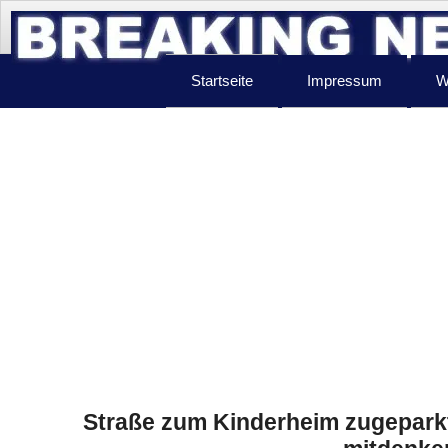
Startseite
Impressum
W
Straße zum Kinderheim zugeparkt:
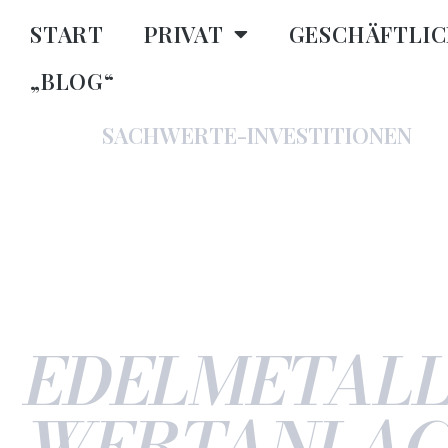
START
PRIVAT
GESCHÄFTLI
„BLOG“
SACHWERTE-INVESTITIONEN
EDEL­METALL
WERT­ANLAG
==*==
▸ What is required: The lines from the one containing "SACHWERTE-INVESTITIONEN" through the last line of the material above are to be copied exactly, both ends included.

▸ Written answer:
SACHWERTE-INVESTITIONEN
EDEL­METALL
WERT­ANLAG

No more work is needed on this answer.